**Work instructions:** For the string "Aquatic", state the number of lines in the data that contain it, and nothing else.

- - - -

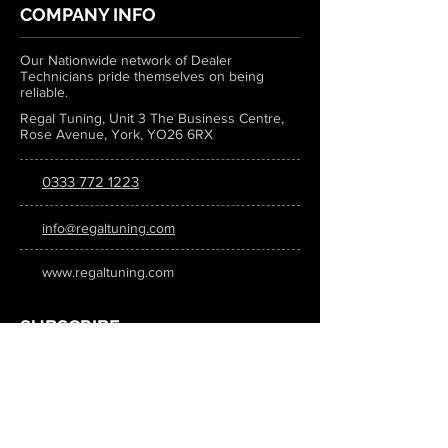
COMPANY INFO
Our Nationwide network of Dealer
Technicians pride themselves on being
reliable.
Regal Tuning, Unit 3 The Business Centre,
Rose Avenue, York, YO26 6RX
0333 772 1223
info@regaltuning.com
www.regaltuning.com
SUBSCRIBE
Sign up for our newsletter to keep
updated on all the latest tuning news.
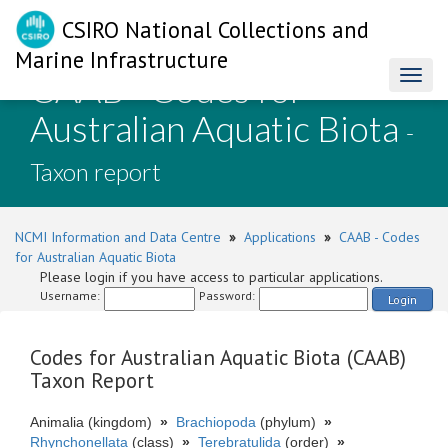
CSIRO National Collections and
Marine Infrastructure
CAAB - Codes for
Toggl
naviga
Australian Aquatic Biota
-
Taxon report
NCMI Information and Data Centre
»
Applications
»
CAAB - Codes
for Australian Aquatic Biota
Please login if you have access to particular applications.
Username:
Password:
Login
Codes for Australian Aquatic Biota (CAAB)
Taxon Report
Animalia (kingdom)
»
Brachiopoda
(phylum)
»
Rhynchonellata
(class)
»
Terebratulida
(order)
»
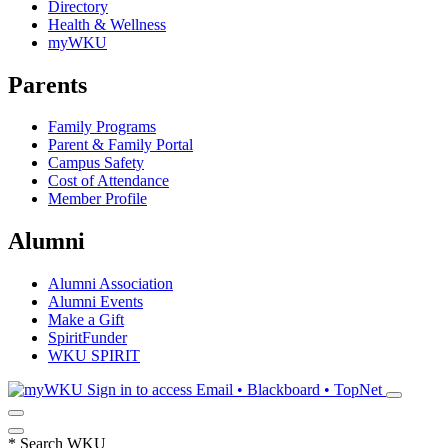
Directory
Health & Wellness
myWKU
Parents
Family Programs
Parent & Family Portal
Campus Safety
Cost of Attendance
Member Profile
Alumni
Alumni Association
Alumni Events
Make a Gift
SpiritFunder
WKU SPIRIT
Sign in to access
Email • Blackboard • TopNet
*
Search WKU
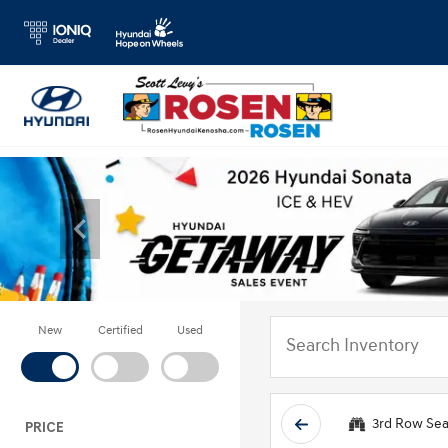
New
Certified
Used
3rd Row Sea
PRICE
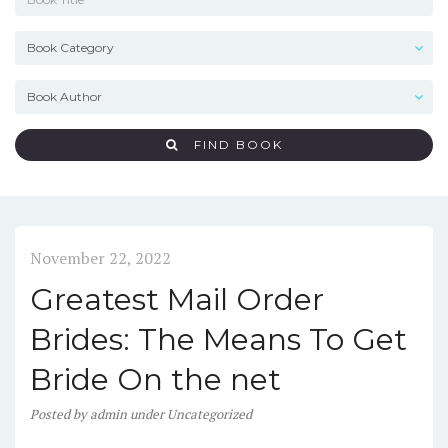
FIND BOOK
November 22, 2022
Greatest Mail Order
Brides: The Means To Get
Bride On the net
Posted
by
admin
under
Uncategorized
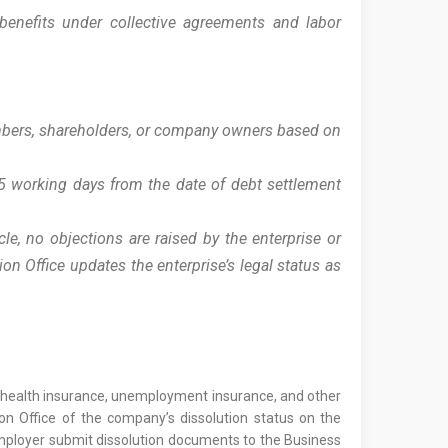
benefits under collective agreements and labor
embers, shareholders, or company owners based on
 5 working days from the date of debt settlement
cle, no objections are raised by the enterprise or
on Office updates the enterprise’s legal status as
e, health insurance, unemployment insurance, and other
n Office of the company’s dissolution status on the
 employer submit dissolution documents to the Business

- - - -

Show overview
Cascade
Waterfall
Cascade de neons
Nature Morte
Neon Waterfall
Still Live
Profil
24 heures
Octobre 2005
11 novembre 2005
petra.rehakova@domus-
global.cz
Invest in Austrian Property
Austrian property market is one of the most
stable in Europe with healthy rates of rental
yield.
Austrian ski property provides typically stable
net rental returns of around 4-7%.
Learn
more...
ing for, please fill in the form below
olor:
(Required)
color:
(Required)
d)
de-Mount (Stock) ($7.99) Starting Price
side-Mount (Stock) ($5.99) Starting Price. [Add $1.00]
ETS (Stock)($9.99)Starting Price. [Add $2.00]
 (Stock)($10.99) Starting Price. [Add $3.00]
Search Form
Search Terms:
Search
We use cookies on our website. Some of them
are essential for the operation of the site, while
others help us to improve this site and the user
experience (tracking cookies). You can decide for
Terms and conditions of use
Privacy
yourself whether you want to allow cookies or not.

- - - -

**Answer:** 3